The months leading up to this year’s annual bash generated all sorts of concerns from the Western University community, the City of London, and even the province. Mayor Ed Holder promised there would be “blood on our hands” if policies weren’t changed. The university modified the Student Code of Conduct and tried to host an alternative event on the same day (remember that time ASAP Rocky ghosted us on the eve of PurpleFest?). With PurpleFest in shambles just hours before students were getting on their purple t-shirts and sweaters, Broughdale Avenue could have erupted into a warzone on Saturday (I genuinely thought there would be a riot).
But it wasn’t.
There were 5,000 more students in purple-clad attire galavanting through the streets compared to last year’s 20,000. Yet, there were over 50% less provincial tickets issued, with almost a third of the number of people being taken to hospital, according to the London Free Press. And for those who were tasked with the cleanup from the bash - it took all of 30 minutes.
Is it possible that Western students actually partied responsibly? Don’t answer that, it’s a loaded question.
What is possible though, is that the year-long conversations which included task forces, surveillance efforts and Facebook messages from police officers, all helped to actually make the party safer.

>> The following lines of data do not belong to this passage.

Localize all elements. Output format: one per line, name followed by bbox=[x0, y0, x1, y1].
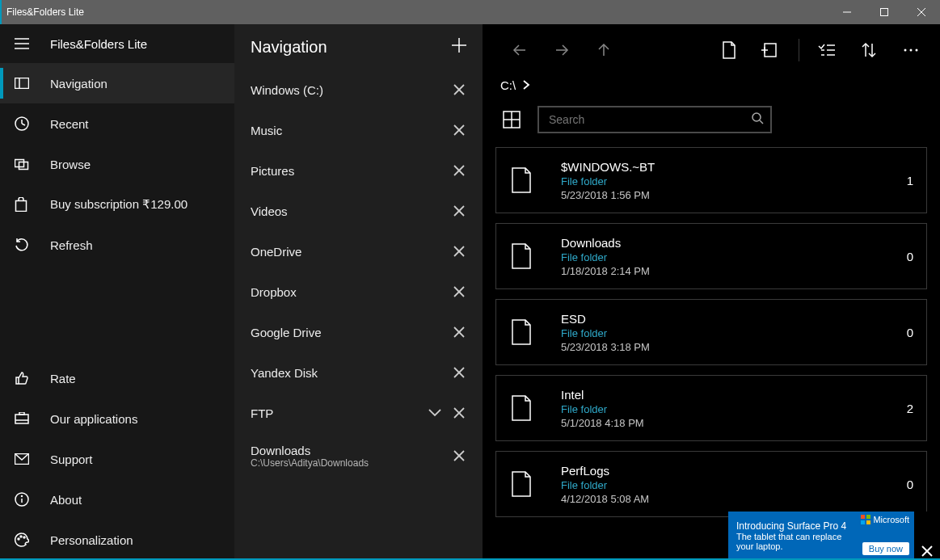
sidebar-item-browse[interactable]: Browse bbox=[0, 144, 234, 184]
more-button[interactable] bbox=[890, 48, 932, 53]
search-icon[interactable] bbox=[751, 112, 764, 128]
file-count: 1 bbox=[907, 174, 913, 187]
navigation-panel: Navigation Windows (C:) Music Pictures V… bbox=[234, 24, 483, 560]
notification-text: The tablet that can replace your laptop. bbox=[736, 532, 849, 551]
titlebar: Files&Folders Lite bbox=[0, 0, 940, 24]
maximize-button[interactable] bbox=[866, 0, 903, 24]
file-type: File folder bbox=[561, 403, 907, 415]
svg-point-60 bbox=[904, 49, 907, 52]
sidebar-item-refresh[interactable]: Refresh bbox=[0, 225, 234, 265]
sidebar-item-rate[interactable]: Rate bbox=[0, 358, 234, 398]
remove-icon[interactable] bbox=[447, 205, 471, 217]
file-icon bbox=[511, 166, 546, 194]
notification-close-button[interactable] bbox=[914, 512, 940, 560]
remove-icon[interactable] bbox=[447, 124, 471, 136]
refresh-icon bbox=[15, 238, 37, 252]
breadcrumb[interactable]: C:\ bbox=[483, 73, 940, 97]
svg-point-61 bbox=[910, 49, 913, 52]
sidebar-item-label: Navigation bbox=[50, 77, 107, 91]
file-row[interactable]: ESD File folder 5/23/2018 3:18 PM 0 bbox=[495, 299, 927, 365]
app-title: Files&Folders Lite bbox=[50, 37, 147, 51]
nav-item-ftp[interactable]: FTP bbox=[234, 393, 483, 433]
sidebar-item-buy[interactable]: Buy subscription ₹129.00 bbox=[0, 184, 234, 225]
close-window-button[interactable] bbox=[903, 0, 940, 24]
remove-icon[interactable] bbox=[447, 84, 471, 95]
nav-item-yandex-disk[interactable]: Yandex Disk bbox=[234, 352, 483, 393]
thumbs-up-icon bbox=[15, 371, 37, 385]
nav-item-label: Music bbox=[251, 124, 447, 137]
back-button[interactable] bbox=[499, 41, 541, 59]
forward-button[interactable] bbox=[541, 41, 583, 59]
nav-item-onedrive[interactable]: OneDrive bbox=[234, 231, 483, 272]
remove-icon[interactable] bbox=[447, 165, 471, 176]
svg-rect-70 bbox=[861, 520, 865, 524]
svg-rect-69 bbox=[866, 515, 870, 519]
sidebar-item-personalization[interactable]: Personalization bbox=[0, 520, 234, 560]
sidebar-item-recent[interactable]: Recent bbox=[0, 103, 234, 144]
file-count: 0 bbox=[907, 478, 913, 491]
remove-icon[interactable] bbox=[447, 367, 471, 378]
search-box[interactable] bbox=[537, 106, 772, 133]
nav-item-dropbox[interactable]: Dropbox bbox=[234, 272, 483, 312]
nav-item-label: Windows (C:) bbox=[251, 83, 447, 97]
svg-line-67 bbox=[760, 120, 763, 124]
nav-item-label: Google Drive bbox=[251, 326, 447, 339]
nav-item-downloads[interactable]: Downloads C:\Users\Aditya\Downloads bbox=[234, 433, 483, 478]
file-date: 1/18/2018 2:14 PM bbox=[561, 265, 907, 277]
file-icon bbox=[511, 242, 546, 270]
nav-item-videos[interactable]: Videos bbox=[234, 191, 483, 231]
sidebar-item-about[interactable]: About bbox=[0, 479, 234, 520]
sidebar-item-our-apps[interactable]: Our applications bbox=[0, 398, 234, 439]
sidebar-item-label: About bbox=[50, 493, 82, 507]
nav-item-google-drive[interactable]: Google Drive bbox=[234, 312, 483, 352]
file-icon bbox=[511, 318, 546, 346]
select-button[interactable] bbox=[806, 43, 848, 57]
new-folder-button[interactable] bbox=[750, 42, 792, 58]
svg-point-24 bbox=[23, 537, 25, 538]
svg-point-21 bbox=[22, 496, 23, 497]
file-row[interactable]: PerfLogs File folder 4/12/2018 5:08 AM 0 bbox=[495, 451, 927, 517]
file-name: Intel bbox=[561, 388, 907, 402]
nav-item-pictures[interactable]: Pictures bbox=[234, 150, 483, 191]
up-button[interactable] bbox=[583, 41, 625, 59]
file-type: File folder bbox=[561, 479, 907, 491]
svg-point-62 bbox=[916, 49, 918, 52]
remove-icon[interactable] bbox=[447, 326, 471, 338]
view-mode-button[interactable] bbox=[495, 103, 528, 136]
search-input[interactable] bbox=[549, 113, 751, 126]
new-file-button[interactable] bbox=[708, 40, 750, 60]
add-location-button[interactable] bbox=[450, 36, 468, 58]
mail-icon bbox=[15, 453, 37, 465]
sidebar-item-label: Recent bbox=[50, 117, 89, 131]
nav-item-music[interactable]: Music bbox=[234, 110, 483, 150]
remove-icon[interactable] bbox=[447, 286, 471, 297]
notification-card[interactable]: Microsoft Introducing Surface Pro 4 The … bbox=[728, 512, 914, 560]
hamburger-icon[interactable] bbox=[15, 38, 37, 49]
file-list: $WINDOWS.~BT File folder 5/23/2018 1:56 … bbox=[483, 147, 940, 527]
sort-button[interactable] bbox=[848, 41, 890, 59]
file-count: 0 bbox=[907, 326, 913, 339]
sidebar: Files&Folders Lite Navigation Recent Bro… bbox=[0, 24, 234, 560]
minimize-button[interactable] bbox=[828, 0, 866, 24]
file-row[interactable]: Intel File folder 5/1/2018 4:18 PM 2 bbox=[495, 375, 927, 441]
remove-icon[interactable] bbox=[447, 450, 471, 461]
notification: Microsoft Introducing Surface Pro 4 The … bbox=[728, 512, 940, 560]
buy-now-button[interactable]: Buy now bbox=[862, 542, 909, 555]
nav-item-label: Videos bbox=[251, 204, 447, 218]
apps-icon bbox=[15, 412, 37, 425]
file-name: Downloads bbox=[561, 236, 907, 250]
svg-point-66 bbox=[752, 113, 761, 121]
sidebar-item-support[interactable]: Support bbox=[0, 439, 234, 479]
chevron-down-icon[interactable] bbox=[423, 408, 447, 418]
file-row[interactable]: Downloads File folder 1/18/2018 2:14 PM … bbox=[495, 223, 927, 289]
file-icon bbox=[511, 470, 546, 498]
sidebar-item-navigation[interactable]: Navigation bbox=[0, 63, 234, 103]
file-date: 4/12/2018 5:08 AM bbox=[561, 493, 907, 505]
remove-icon[interactable] bbox=[447, 246, 471, 257]
svg-rect-7 bbox=[15, 78, 29, 89]
nav-item-windows-c[interactable]: Windows (C:) bbox=[234, 69, 483, 110]
window-title: Files&Folders Lite bbox=[6, 6, 84, 18]
file-row[interactable]: $WINDOWS.~BT File folder 5/23/2018 1:56 … bbox=[495, 147, 927, 213]
remove-icon[interactable] bbox=[447, 407, 471, 419]
nav-item-label: OneDrive bbox=[251, 245, 447, 259]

It was a matter of all parties (pun intended) involved to be on the same page. In years previous, Western refused to take any responsibility for the party, which left the city and it’s emergency services out on their own to deal with students’ shenanigans. That is obviously not fair for taxpayers of the region, with hundreds of thousands of dollars being funneled towards first responders and police (not to mention that none of these tax dollars come from Western students renting in London!)
This year, everyone thought ahead. $300,000 was spent to police the event, bringing in officers from the York and Hamilton regions. Richmond Street was barricaded off from Huron Street and Epworth Avenue in an effort to contain the festivities, even bus routes along Richmond were canceled to suppress partiers from overcrowding public transit. Steeper fines were also levied for raucous street parties, of which 12 tickets were issued to residents. The takeaway from all of this is that when we work together, great things can happen.
However, we’re not totally out of the woods just yet. The fallout from this year’s parties was focused around addressing several sexist and misogynistic signs hung outside houses along Broughdale. Yes, these reflect poorly on students, and there should be no place for this kind of ignorance on campus or in the community. But the point remains that the signs were the most controversial thing that happened at FOCO - not any injuries, or strained emergency services.
Don’t forget why we have to talk about this. Western started it. Homecoming was a tradition for many years before FOCO. When Western tried to end the tradition, students kept it alive. Many of us are still left wondering why Western didn’t bring back the original Homecoming date if they wanted to stop FOCO? At least until next year, Western will continue to be one of the only schools in the province with two homecomings.